Je suis resté longtemps, les yeux fermés ; et, quand j’ai eu conscience d’avoir repris tous mes esprits, en les ouvrant à nouveau, c’est là qu’elle m’est apparue. Elle se tenait à deux mètres de moi et cette apparition a revigoré, en un seul instant, la totalité de mes sens et, en plus, a fait naître un sens dont je n’avais pas pris conscience jusque là. J’étais troublé !

Telle une Esméralda adolescente, elle se tenait là, dans sa robe de gitane cintrée par une tresse de raphia ; on devinait toutes les courbes de son corps grâce au soleil traversant, déclinant à l’horizon. Tout était admirablement proportionné mais le plus beau était ses seins ronds et fermes. Son visage installé sur un cou de reine dégageait une douceur infinie, celle de l’innocence de son âge. Elle pouvait avoir 14 ou 15 ans. Sa peau claire, ses yeux de jais, sa bouche vermeille, sa chevelure noire ondulée, tout me plaisait, tout m’attirait.

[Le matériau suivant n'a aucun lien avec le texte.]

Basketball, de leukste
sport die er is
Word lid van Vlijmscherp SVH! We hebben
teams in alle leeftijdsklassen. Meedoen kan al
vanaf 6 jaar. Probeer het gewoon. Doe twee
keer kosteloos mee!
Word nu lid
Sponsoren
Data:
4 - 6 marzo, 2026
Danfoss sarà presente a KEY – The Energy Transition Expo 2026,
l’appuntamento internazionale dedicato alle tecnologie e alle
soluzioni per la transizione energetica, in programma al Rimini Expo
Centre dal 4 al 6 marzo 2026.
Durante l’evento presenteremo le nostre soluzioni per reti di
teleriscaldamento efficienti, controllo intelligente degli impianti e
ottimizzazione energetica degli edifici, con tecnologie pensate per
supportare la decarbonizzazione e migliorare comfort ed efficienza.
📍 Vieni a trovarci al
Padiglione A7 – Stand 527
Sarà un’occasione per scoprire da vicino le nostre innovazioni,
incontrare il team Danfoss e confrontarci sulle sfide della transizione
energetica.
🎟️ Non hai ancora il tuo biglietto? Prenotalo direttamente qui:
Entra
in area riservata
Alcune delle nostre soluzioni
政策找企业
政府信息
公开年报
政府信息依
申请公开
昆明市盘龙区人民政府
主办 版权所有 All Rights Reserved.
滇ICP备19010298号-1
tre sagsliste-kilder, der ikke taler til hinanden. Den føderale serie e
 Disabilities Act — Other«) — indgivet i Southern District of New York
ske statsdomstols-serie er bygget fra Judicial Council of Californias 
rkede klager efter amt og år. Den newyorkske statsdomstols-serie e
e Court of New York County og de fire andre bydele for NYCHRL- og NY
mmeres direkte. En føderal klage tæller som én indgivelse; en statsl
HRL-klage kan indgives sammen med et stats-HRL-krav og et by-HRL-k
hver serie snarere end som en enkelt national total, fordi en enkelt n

Elle me présentait, dans une modeste écuelle, une tranche de pastèque et une de melon d’eau. J’ai dégusté ce lot de rafraîchissement sans la quitter des yeux et elle restait là sans penser qu’elle pouvait être une proie. J’aurais voulu à cet instant précis que Murillo puisse la peindre pour que je puisse garder à jamais son image.

 

- Ah ! Vous êtes là !

 

J’ai alors reconnu la voix de mon ami Luis Machado, que j’avais complètement oublié et que je devais rejoindre au Palais de l’Alhambra. Nonchalamment, mon Esméralda avait repris sa place, à droite de la grande porte d’entrée où l’attendaient un ânon et un modeste attelage. J’écoutais l’ingénieur mais mes pensées intimes étaient ailleurs.

 

A ma grande surprise, le palais de l’Alhambra était peuplé de toutes sortes d’individus qui avaient colonisé le lieu et se répartissaient les pièces encore habitables. On pouvait y trouver tous les corps de métiers,  du cordonnier au tailleur d’habits, en passant par le sabotier et le chaisier mais aussi des handicapés et des mendiants. Machado disait que des contrebandiers s’y cachaient !

 

 

2

 

 

Le Palais de l’Alhambra est colonisé

 

 

Quand nous sommes redescendus, il était déjà tard. Le dîner servi à la pension de famille était passé, aussi l’ingénieur m’entraîna dans une auberge signalée sur le chemin des âniers, « chez Pablo »

 

- Alfonso, vous allez y revoir votre Belle de tout à l’heure.

 

Je ne savais pas si j’avais bien compris et je n’osais pas le faire répéter. L’auberge était à flanc de coteau précédée par une immense cour bien empierrée. Une terrasse panoramique couverte d’une treille prolongeait la bâtisse ; le point de vue y était époustouflant car tourné vers les neiges éternelles de la Sierra Nevada. J’ai vite compris que Machado y avait ses habitudes puisqu’une table lui était réservée. A peine assis, un homme trapu, au visage taillé à la hache, au regard globuleux, a déposé sur notre table, deux pichets de vin frais et a lancé d’un ton tonitruant :

 

- Rosa !

 

Elle est arrivée avec deux verres et une carafe d’eau. Elle arborait toujours le même sourire timide et je cherchais dans ma pauvre tête, une idée pour la retenir plus longtemps. L’idée a fusé : il ne m’était pas venu à l’esprit de lui demander combien je lui devais pour ses succulentes tranches de pastèque et de melon d’eau. Son visage s’est alors épanoui et j’ai pensé me trouver mal tant le spectacle était beau. Dans un grognement, tel celui d’un ours, l’aubergiste s’est mis en travers de mon chemin et en se tapant sur le torse, a dit :

 

- Rosa est ma fille !

 

Machado s’est cru obligé d’expliquer la situation tant l’atmosphère était devenue pesante. Comment est-il possible qu’un homme aussi abrupt ait pu engendrer une telle beauté ? Une servante nous a apporté le plat du jour. L’ours nous regardait manger. L’ingénieur m’a présenté à lui en enjolivant le moindre détail dans le but d’impressionner le patron du lieu. Son concours m’allait droit au cœur. D’autres clients sont arrivés, nous libérant ainsi de la bête.

 

 

3

 

 

Pablo

 

Avant de reprendre le chemin du retour, Machado a voulu payer ; l’ogre a refusé.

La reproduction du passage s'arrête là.